◆ Task description: Of the lines below, write out exactly those from the line with "hátvéd második meccse lesz a mai az Igok" through the line with "annak, hogy ha szoros állással érkezik m", both included, and skip the rest.

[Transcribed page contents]

#####

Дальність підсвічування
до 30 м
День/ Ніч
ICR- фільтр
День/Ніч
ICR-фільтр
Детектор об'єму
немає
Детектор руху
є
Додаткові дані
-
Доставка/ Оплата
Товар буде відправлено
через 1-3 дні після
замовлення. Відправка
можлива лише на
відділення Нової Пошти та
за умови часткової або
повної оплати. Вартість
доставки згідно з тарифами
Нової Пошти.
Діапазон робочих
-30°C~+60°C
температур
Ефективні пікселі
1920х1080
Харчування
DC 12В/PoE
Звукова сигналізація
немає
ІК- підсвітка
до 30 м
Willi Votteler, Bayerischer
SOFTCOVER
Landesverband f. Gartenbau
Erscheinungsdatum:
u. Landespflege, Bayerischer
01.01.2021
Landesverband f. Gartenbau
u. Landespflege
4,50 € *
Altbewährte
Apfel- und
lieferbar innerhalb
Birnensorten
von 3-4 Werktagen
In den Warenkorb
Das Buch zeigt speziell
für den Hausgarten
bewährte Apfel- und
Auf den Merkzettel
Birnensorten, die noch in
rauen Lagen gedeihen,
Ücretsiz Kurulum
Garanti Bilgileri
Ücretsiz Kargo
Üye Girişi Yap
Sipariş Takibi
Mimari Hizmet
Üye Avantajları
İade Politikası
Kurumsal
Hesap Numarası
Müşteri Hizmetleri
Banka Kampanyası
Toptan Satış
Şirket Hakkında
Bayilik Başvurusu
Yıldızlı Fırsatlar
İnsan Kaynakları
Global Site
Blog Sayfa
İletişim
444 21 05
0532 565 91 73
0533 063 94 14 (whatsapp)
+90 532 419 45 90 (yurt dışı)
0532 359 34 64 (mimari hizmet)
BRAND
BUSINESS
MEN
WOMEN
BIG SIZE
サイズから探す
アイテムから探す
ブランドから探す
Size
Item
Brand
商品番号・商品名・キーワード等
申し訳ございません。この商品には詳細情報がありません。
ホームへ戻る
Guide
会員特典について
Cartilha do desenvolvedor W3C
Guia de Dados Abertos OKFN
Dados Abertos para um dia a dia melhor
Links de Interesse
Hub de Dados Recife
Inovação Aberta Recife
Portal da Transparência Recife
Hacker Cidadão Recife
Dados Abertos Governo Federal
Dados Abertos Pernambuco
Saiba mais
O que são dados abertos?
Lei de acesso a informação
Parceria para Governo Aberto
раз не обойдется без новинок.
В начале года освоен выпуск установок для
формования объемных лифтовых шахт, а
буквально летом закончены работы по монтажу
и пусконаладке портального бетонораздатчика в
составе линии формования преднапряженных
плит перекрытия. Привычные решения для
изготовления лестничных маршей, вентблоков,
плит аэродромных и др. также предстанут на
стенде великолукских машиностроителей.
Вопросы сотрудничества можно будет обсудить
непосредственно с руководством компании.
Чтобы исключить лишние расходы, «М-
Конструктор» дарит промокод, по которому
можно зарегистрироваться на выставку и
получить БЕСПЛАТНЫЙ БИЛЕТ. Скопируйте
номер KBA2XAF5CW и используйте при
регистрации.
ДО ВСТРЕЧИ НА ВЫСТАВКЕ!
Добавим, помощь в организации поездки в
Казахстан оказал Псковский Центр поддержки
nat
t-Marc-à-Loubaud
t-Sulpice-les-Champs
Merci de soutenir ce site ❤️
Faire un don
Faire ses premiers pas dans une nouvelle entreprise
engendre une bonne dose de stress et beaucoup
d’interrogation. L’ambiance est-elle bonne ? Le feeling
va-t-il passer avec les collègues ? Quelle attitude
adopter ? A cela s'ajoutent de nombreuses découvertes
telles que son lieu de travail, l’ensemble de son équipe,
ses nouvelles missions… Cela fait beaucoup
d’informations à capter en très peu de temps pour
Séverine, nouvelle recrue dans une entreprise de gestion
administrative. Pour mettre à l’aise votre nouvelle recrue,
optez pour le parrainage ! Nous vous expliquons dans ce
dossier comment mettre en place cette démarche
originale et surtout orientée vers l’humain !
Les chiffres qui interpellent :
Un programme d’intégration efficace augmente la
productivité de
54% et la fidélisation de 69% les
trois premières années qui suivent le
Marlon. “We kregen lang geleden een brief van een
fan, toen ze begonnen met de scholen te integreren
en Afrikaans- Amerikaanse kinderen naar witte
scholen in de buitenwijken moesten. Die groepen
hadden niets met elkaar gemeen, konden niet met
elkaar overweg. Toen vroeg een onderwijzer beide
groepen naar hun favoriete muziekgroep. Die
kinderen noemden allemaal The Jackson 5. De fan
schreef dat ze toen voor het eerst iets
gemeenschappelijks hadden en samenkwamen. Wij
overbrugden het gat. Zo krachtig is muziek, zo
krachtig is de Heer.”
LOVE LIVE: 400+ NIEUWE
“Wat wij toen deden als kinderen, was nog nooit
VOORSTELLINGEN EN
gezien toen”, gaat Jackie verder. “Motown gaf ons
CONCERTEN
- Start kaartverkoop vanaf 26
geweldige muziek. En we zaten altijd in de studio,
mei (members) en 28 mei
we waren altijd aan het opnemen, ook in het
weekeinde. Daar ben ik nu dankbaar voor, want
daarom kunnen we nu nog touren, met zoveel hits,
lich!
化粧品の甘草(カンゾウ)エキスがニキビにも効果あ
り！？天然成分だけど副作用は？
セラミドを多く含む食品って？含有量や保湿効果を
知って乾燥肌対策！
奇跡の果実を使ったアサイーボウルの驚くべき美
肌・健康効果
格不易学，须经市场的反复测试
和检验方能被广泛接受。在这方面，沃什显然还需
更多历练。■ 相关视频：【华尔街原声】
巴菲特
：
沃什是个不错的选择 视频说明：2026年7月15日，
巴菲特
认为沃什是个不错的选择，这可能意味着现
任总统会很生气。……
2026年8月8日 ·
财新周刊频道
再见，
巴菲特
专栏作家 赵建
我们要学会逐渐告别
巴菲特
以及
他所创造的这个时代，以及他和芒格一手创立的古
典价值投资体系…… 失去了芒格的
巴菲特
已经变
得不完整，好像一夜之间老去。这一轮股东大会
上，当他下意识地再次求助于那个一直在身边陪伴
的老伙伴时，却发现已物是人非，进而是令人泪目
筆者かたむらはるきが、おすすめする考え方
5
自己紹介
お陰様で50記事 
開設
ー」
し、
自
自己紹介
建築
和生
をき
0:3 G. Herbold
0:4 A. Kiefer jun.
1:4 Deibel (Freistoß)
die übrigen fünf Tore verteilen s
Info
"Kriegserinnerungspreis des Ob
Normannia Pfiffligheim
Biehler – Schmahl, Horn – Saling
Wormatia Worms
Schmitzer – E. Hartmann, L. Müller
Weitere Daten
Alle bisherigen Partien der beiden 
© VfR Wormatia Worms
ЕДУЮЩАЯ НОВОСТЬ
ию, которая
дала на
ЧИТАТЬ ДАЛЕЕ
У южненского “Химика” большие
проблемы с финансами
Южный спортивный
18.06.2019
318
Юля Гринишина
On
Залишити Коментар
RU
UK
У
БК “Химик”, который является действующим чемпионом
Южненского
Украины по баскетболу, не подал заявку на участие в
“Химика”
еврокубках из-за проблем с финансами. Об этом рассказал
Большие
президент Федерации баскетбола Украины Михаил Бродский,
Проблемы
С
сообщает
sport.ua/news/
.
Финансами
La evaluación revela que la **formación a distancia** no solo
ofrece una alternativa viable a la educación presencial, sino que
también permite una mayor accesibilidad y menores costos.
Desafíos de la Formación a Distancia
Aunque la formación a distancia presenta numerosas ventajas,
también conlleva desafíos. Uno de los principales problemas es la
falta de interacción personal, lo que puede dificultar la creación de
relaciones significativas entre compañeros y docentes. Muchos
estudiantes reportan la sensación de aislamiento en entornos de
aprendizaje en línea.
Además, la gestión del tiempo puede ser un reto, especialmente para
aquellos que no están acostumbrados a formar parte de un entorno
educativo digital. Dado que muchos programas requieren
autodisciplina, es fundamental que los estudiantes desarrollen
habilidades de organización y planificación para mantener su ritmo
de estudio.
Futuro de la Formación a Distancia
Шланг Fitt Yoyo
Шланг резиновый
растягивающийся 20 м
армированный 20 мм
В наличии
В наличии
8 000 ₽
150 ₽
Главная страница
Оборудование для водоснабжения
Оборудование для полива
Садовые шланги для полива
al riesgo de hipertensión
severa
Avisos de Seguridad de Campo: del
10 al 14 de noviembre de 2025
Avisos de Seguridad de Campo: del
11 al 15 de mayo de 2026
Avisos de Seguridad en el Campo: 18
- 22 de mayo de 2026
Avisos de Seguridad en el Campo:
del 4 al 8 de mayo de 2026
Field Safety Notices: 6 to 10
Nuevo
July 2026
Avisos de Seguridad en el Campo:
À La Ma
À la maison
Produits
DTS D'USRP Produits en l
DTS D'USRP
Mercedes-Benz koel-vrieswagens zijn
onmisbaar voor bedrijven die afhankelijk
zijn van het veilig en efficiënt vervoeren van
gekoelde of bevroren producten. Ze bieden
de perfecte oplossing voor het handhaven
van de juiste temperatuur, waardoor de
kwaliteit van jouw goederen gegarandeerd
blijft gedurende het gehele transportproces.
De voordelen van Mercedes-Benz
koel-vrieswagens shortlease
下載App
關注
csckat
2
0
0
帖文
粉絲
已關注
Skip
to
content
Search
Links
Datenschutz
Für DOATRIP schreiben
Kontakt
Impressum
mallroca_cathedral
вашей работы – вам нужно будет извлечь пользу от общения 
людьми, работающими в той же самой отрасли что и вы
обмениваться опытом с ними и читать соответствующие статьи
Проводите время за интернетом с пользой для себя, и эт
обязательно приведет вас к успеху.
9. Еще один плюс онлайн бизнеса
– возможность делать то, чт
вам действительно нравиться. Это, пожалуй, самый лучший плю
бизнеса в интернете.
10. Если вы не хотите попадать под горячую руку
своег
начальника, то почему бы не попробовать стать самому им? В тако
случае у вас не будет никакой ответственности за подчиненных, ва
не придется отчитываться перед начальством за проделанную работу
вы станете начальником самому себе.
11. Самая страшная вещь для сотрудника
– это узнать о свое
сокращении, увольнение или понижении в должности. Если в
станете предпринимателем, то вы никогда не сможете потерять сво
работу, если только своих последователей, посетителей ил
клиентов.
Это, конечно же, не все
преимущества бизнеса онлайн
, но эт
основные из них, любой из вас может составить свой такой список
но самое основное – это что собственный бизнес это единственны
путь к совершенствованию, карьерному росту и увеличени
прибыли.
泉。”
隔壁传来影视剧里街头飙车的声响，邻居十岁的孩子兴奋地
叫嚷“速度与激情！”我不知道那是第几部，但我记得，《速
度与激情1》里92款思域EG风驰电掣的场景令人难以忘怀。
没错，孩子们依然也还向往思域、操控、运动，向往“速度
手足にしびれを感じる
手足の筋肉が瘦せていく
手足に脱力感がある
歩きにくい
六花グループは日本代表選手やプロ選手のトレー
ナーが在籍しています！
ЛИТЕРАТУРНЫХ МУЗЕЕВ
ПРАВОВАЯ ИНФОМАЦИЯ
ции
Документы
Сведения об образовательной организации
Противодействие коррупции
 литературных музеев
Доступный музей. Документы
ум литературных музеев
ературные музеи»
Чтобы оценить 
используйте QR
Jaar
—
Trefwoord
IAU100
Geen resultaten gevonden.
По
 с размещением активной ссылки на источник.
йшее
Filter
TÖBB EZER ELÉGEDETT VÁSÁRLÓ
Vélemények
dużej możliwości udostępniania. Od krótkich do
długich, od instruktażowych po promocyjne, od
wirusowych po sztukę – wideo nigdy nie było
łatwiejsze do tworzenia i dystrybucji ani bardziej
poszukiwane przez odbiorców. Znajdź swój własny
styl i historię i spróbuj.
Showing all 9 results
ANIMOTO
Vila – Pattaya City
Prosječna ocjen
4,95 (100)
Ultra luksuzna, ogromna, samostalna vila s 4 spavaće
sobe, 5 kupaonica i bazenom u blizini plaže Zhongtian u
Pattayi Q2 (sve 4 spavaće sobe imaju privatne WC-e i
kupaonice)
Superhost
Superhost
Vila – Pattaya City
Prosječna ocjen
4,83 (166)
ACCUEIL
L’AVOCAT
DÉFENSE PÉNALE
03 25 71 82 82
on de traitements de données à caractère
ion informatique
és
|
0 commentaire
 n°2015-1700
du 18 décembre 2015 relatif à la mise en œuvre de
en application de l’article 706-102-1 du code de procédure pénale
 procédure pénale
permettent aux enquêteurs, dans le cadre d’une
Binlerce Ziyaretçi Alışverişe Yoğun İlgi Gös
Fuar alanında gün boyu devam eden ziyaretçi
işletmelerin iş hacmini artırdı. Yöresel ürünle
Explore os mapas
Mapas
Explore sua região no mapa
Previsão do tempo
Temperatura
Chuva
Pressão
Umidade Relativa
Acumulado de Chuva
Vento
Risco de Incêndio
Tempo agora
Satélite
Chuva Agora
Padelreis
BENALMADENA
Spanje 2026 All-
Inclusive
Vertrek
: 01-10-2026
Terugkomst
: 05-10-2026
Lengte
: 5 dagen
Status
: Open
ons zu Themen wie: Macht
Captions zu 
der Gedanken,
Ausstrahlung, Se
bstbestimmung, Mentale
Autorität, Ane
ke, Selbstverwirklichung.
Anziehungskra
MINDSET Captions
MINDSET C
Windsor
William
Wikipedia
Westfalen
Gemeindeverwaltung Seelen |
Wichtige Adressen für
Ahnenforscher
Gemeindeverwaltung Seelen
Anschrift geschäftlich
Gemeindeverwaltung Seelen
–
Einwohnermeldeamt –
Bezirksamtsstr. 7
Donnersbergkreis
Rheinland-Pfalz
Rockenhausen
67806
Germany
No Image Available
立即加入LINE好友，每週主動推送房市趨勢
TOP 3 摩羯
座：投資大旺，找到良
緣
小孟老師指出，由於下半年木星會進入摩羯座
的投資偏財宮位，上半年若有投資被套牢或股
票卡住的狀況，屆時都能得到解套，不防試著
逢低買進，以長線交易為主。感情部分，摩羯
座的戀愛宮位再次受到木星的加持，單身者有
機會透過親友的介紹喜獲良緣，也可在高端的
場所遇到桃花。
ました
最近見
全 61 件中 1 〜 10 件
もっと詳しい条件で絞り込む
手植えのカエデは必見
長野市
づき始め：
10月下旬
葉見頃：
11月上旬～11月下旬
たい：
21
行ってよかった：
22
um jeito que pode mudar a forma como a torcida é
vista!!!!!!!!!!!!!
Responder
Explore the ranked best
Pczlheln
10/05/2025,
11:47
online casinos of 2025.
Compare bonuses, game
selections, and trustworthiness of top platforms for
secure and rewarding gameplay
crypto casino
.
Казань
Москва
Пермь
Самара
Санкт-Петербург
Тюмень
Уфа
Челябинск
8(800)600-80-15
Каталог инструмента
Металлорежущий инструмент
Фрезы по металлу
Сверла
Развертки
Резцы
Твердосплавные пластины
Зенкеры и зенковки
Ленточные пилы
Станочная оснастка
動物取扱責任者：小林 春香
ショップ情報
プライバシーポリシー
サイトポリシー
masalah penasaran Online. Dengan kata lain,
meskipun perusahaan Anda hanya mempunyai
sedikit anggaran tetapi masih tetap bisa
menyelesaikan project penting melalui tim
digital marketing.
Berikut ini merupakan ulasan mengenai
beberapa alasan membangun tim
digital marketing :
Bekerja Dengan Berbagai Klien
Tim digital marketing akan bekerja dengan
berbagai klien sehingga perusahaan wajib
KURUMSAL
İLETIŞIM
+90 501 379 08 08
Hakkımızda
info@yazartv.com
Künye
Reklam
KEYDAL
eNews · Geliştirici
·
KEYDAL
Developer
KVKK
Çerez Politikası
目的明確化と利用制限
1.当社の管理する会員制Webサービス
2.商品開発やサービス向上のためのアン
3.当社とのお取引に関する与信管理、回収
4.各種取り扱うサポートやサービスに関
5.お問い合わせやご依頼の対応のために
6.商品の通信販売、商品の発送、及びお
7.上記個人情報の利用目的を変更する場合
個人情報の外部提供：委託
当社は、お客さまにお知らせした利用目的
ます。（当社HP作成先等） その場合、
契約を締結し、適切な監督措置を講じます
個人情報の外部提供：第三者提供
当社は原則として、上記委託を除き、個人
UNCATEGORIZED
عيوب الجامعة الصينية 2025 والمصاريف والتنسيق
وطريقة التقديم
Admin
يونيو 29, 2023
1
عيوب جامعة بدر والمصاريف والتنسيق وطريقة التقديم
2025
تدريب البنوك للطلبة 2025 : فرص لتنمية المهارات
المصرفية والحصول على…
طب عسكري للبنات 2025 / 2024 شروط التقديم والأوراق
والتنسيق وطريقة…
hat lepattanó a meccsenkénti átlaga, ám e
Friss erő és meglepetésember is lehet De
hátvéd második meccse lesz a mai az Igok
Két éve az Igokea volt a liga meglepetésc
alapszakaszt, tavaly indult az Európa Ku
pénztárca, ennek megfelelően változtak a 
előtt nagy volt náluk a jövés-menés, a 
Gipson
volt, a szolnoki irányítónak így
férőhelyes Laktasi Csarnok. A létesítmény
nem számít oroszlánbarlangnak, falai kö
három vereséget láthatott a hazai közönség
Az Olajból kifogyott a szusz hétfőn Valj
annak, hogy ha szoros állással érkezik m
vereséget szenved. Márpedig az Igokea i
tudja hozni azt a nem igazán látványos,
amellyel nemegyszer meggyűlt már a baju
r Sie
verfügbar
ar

#####

◆ Answer to this exercise:
hátvéd második meccse lesz a mai az Igok
Két éve az Igokea volt a liga meglepetésc
alapszakaszt, tavaly indult az Európa Ku
pénztárca, ennek megfelelően változtak a 
előtt nagy volt náluk a jövés-menés, a 
Gipson
volt, a szolnoki irányítónak így
férőhelyes Laktasi Csarnok. A létesítmény
nem számít oroszlánbarlangnak, falai kö
három vereséget láthatott a hazai közönség
Az Olajból kifogyott a szusz hétfőn Valj
annak, hogy ha szoros állással érkezik m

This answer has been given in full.